Alan Cooper, in his book About Face, emphasises that poorly designed navigation remains one of the most significant and common issues in interactive product usability. Even a quarter of a century after the book's publication, this is very much true.
Navigation plays a crucial role in the user experience, enabling users to navigate through the product with ease and clarity. When done right, it should be almost invisible and entirely predictable, providing users with a sense of safety and familiarity. This means that navigation should be designed user-centric: knowing the user's goals and tasks, and the context in which they are using the product.
A well-designed navigation should provide users with a clear understanding of where they are, where they can go, and how they can get there. Navigation involves visualising the user's current location and potential movements within the underlying information structure. However, if the content structure is a mess, no navigation can rescue it. At first, we have to ensure that the content structure and organisation are clear and logical, which in complex systems is easier said than done.
Healthcare applications are incredibly complex. On one hand, there is a task-oriented organisational structure that strictly divides work by user roles, shifts, and current patient status. On the other hand, there is the complexity of the patient record itself.

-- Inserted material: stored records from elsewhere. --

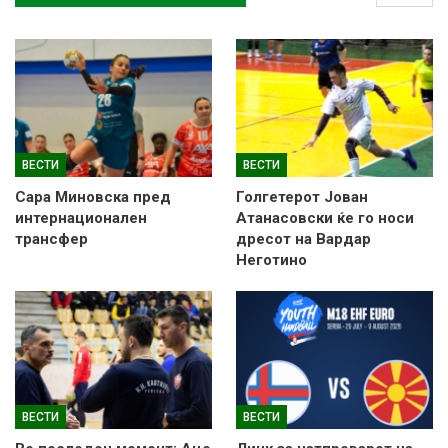
ВЕСТИ
ВЕСТИ
Сара Миновска пред
Голгетерот Јован
интернационален
Атанасовски ќе го носи
трансфер
дресот на Вардар
Неготино
ВЕСТИ
ВЕСТИ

Moreover, healthcare applications are notorious for their extensive clicking requirements, no wonder healthcare staff are tired of overwhelming and complicated user interfaces.
On an individual user level, we assist healthcare professionals in organizing their work by providing them with an optimized path to the patient record that considers the context of their current tasks and responsibilities.
By streamlining navigation, designers can make the application less overwhelming and more accessible.
Designers at Better have made quite a few bold navigation choices in their time to enhance the productivity and efficiency of our users.
Contextual navigation
Years ago, Better created a new information system for the University Children's Hospital Ljubljana, which was a step forward from the traditional hierarchical approach to data organisation (still common in many healthcare systems even today). The system was divided into two main levels: one for hospital administration and one for patient records. We made a bold move by completely removing the system menu bar and enabling navigation through contextual elements (popular with touch screens on mobile devices). Additionally, we aimed to transform as much raw data as possible into useful information.
Using panels
From a relatively small project aimed at digitising one of the numerous healthcare registries, which basically meant showing very long lists of data, came the idea of organising the user interface into panels, which allows users to browse through information without limitations, regardless of the hierarchical structure of the data. In theory, the number of panels could be unlimited. A soft overlapping of the panels could show the users where in the structure they currently are. It looked fresh and sleek. This innovative approach even earned us a Red Dot award. It worked. Until it didn’t.
Although the idea of using panels was attractive, it failed in practice. The implementation was poor because it required a level of precision beyond our capabilities at the time, which made it clunky and difficult to use. When we attempted to apply the concept to a big heterogeneous data set, where each piece of information is connected or related to other pieces of information through a network of links — like an electronic health record —, it fell apart.
The panel navigation was just too fragile and unstable to be practical. What we realised is that EHR documentation needs a robust and reliable container much like a cardboard box to be able to navigate the user through such disparate information. The panels were unsuccessful primarily in helping users understand where they were and where they could go.
In healthcare, specialisation is crucial, and each healthcare worker needs specific tools to perform their job effectively, requiring significant customisation (a unique aspect of the industry). Although digital tools in principle allow customisation, in practice this proves to cause too many issues. Everything is too complex, the development, maintenance, training, plus numerous interface versions combined with the need for rigorous patient data access control can also be dangerous.
The user interface screens at both the organisational and personal levels are dependent on various parameters and statuses such as rules, roles, status, permissions, location, settings, etc. Although, the patient record data is static, the access to it is dynamic and dependent on the level of access granted. The same parameters that affect the personal level screens also apply at the organisational level.
That’s why Better applications are built using modules that can be customised using a low-code tool to meet each user's specific needs. Better Portal is the one holding all these modules together. Portal’s navigation should be strong and robust to prevent chaos. To achieve a user-friendly navigable interface, we are now addressing basic navigation questions such as "Where am I?" and "Where can I go?"
Furthermore, our approach is to organise the patient record into a hierarchy that allows the user to navigate from general to specific information. Any additional information is revealed in context. For example, a widget on the dashboard displays the current value of a parameter and some temporal context (a trend). Clicking on the element reveals additional information or leads deeper into the record into the history of that specific measurement.
We are now in exploration phase, but we will keep you up-to-date on how the redesign is going.